Brenda van den Brink and her stallion, Barq (photo by Imke Lighthart)

Yet, her hardships were far from over.

She agreed to marry a Bedouin man from Petra, only to realize that his motives were rooted in financial gain rather than love.

Trapped within her own home in Petra for three years, she reached a breaking point when she found herself at knifepoint. "He tried to destroy everything, everything, everything,” she recounts. "But he couldn't destroy me."

With covert assistance from the Dutch embassy, she managed to escape her husband's clutches and found refuge back in Quweira, where she was warmly embraced by an acquaintance Ahmad and his family.

For two and a half years, Brink cared for Ahmad’s elderly father following a severe fall. It was during this time that he shared invaluable Bedouin stories and imparted his desert wisdom.

A final wish
Despite his youth, Ahmad had a premonition that his life would be short-lived. Before his passing, he entrusted Brenda with the responsibility of caring for his children. When his brothers attempted to sway her into working with them, she reminded them of their brother's final wish — that she goes to Wadi Rum and work with Zwaydeh.

Ahmad called Zwaydeh the best guide in Wadi Rum, and having observed her misadventures from afar, he was cautious, at first, about working with her, however, when she found her place in the village, everything fell into place. 

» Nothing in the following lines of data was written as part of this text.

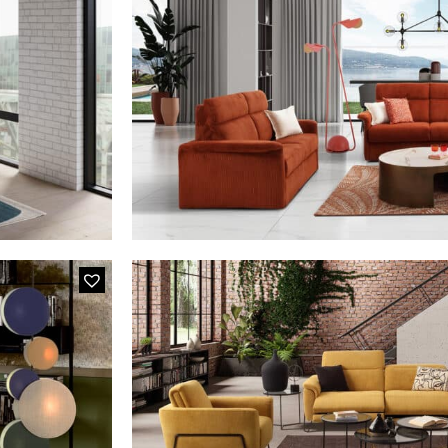
25NY PITC
s relevables
Le canapé-lit 3 places en tissu 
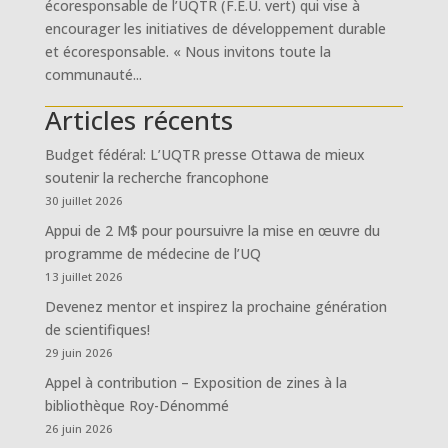
écoresponsable de l’UQTR (F.E.U. vert) qui vise à
encourager les initiatives de développement durable
et écoresponsable. « Nous invitons toute la
communauté...
Articles récents
Budget fédéral: L’UQTR presse Ottawa de mieux
soutenir la recherche francophone
30 juillet 2026
Appui de 2 M$ pour poursuivre la mise en œuvre du
programme de médecine de l’UQ
13 juillet 2026
Devenez mentor et inspirez la prochaine génération
de scientifiques!
29 juin 2026
Appel à contribution – Exposition de zines à la
bibliothèque Roy-Dénommé
26 juin 2026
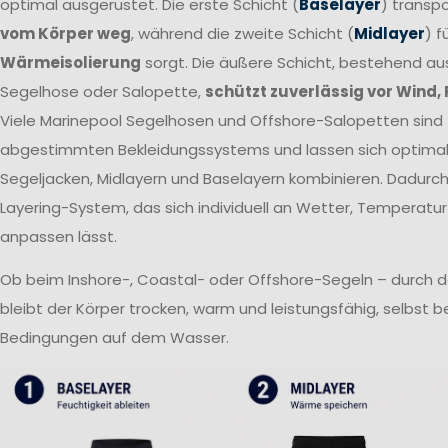
optimal ausgerüstet. Die erste Schicht (
Baselayer
) transpo
vom Körper weg
, während die zweite Schicht (
Midlayer
) f
Wärmeisolierung
sorgt. Die äußere Schicht, bestehend a
Segelhose oder Salopette,
schützt zuverlässig vor Wind,
Viele Marinepool Segelhosen und Offshore-Salopetten sind T
abgestimmten Bekleidungssystems und lassen sich optima
Segeljacken, Midlayern und Baselayern kombinieren. Dadurch 
Layering-System, das sich individuell an Wetter, Temperatur
anpassen lässt.
Ob beim Inshore-, Coastal- oder Offshore-Segeln – durch 
bleibt der Körper trocken, warm und leistungsfähig, selbst 
Bedingungen auf dem Wasser.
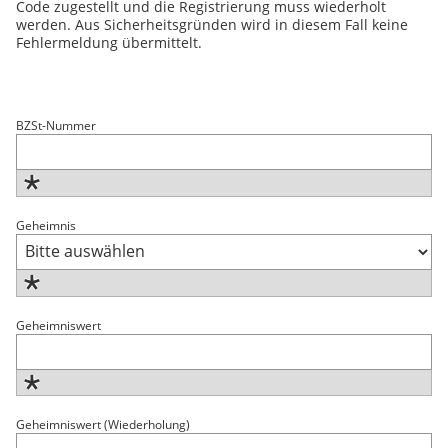
Code
zugestellt und die Registrierung muss wiederholt
werden. Aus Sicherheitsgründen wird in diesem Fall keine
Fehlermeldung übermittelt.
BZSt
-Nummer
Geheimnis
Geheimniswert
Geheimniswert (Wiederholung)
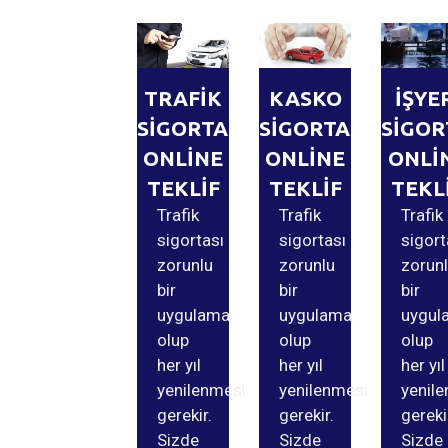
TRAFİK
KASKO
İŞYE
SİGORTASI
SİGORTASI
SİGOR
ONLİNE
ONLİNE
ONLİ
TEKLİF
TEKLİF
TEKL
Trafik
Trafik
Trafik
sigortası
sigortası
sigort
zorunlu
zorunlu
zorun
bir
bir
bir
uygulama
uygulama
uygul
olup
olup
olup
her yıl
her yıl
her yıl
yenilenmesi
yenilenmesi
yenil
gerekir.
gerekir.
gereki
Sizde
Sizde
Sizde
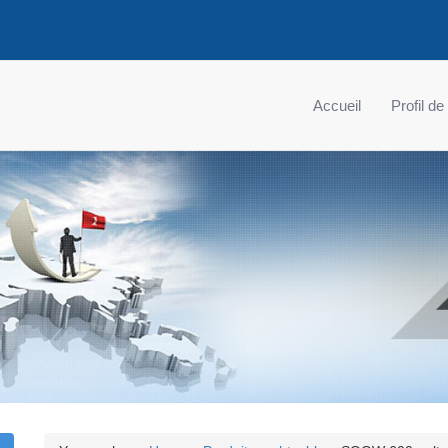
Accueil
Profil de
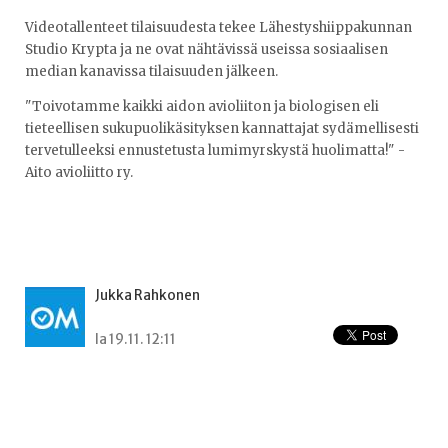
Videotallenteet tilaisuudesta tekee Lähestyshiippakunnan
Studio Krypta ja ne ovat nähtävissä useissa sosiaalisen
median kanavissa tilaisuuden jälkeen.
"Toivotamme kaikki aidon avioliiton ja biologisen eli
tieteellisen sukupuolikäsityksen kannattajat sydämellisesti
tervetulleeksi ennustetusta lumimyrskystä huolimatta!" -
Aito avioliitto ry.
Jukka Rahkonen
la 19.11. 12:11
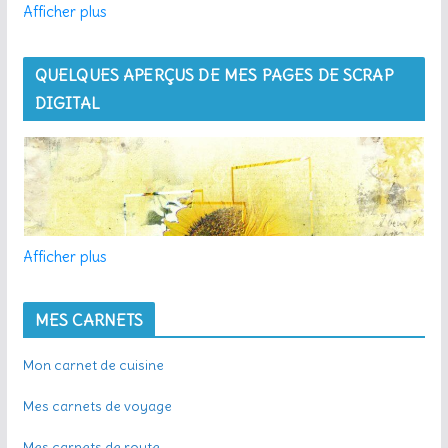
Afficher plus
QUELQUES APERÇUS DE MES PAGES DE SCRAP
DIGITAL
Afficher plus
MES CARNETS
Mon carnet de cuisine
Mes carnets de voyage
Mes carnets de route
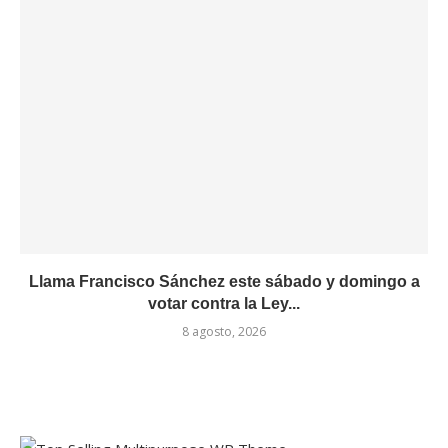
Llama Francisco Sánchez este sábado y domingo a
votar contra la Ley...
8 agosto, 2026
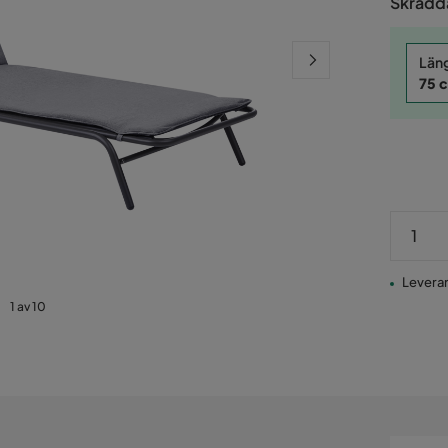
Skrädda
Län
75 
Leverans
1 av 10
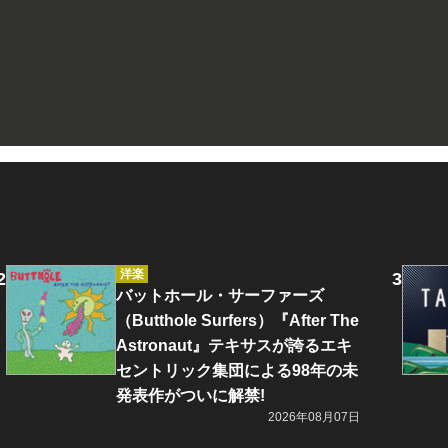
洋楽
バットホール・サーファーズ
（Butthole Surfers）『After The
Astronaut』テキサスが誇るエキ
セントリック集団による98年の未
発表作がついに解禁!
2026年08月07日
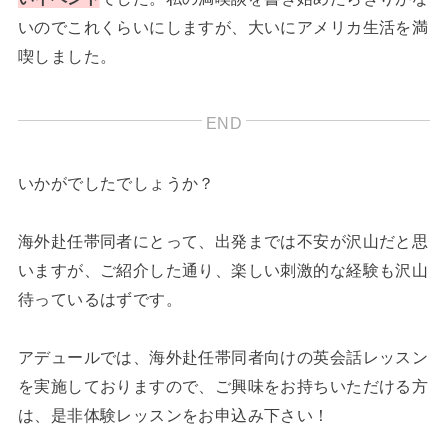
いのでこれくらいにしますが、大いにアメリカ生活を満
喫しました。
いかがでしたでしょうか？
海外赴任帯同者にとって、出発までは不安が沢山だと思
いますが、ご紹介した通り、楽しい刺激的な経験も沢山
待っているはずです。
アデュールでは、海外赴任帯同者向けの英会話レッスン
を実施しておりますので、ご興味をお持ちいただける方
は、是非体験レッスンをお申込み下さい！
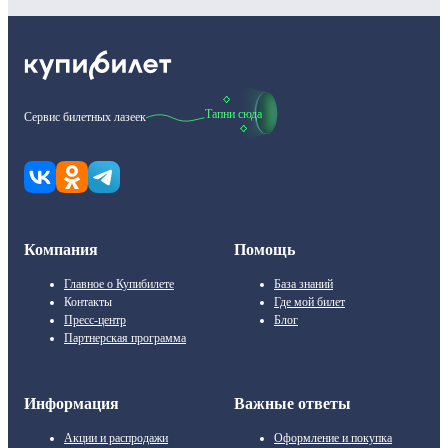
Тапни сюда
Сервис билетных лазеек
Компания
Помощь
Главное о Купибилете
База знаний
Контакты
Где мой билет
Пресс-центр
Блог
Партнерская программа
Информация
Важные ответы
Акции и распродажи
Оформление и покупка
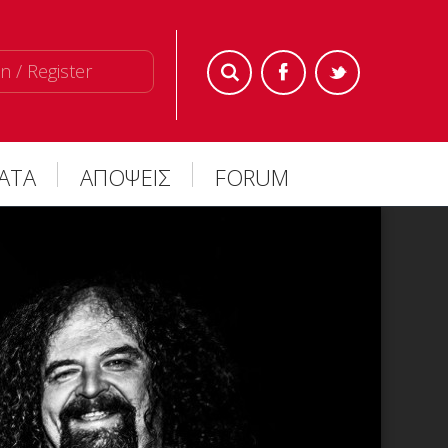
n / Register
ΜΑΤΑ
ΑΠΟΨΕΙΣ
FORUM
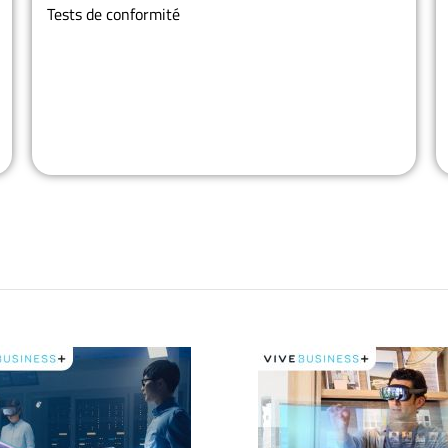
Tests de conformité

Dutch native Brenda van den Brink moved to southern Jordan in 2009 (photo by Imke Lighthart)

Today, Jordan Desert Journeys is operating in its eighth year and everyone knows van den Brink in Al-Diseh: a tall, slim woman, who dresses in long, embroidered dresses, and covers with a headscarf (she converted to Islam after moving to Jordan).   

Horse-riding and desert therapy
Her days include arranging itineraries, jostling over Wadi Rum’s sands to welcome guests, and leading horse-riding trips into the desert. Occasionally, she offers desert-inspired therapy to tourists, a nod to her former career as a massage therapist, in which she claims that she holds healing power in her hands.

As she describes her experience in assimilating in the village, she shares “I feel I belong to the desert and am happy to be here.”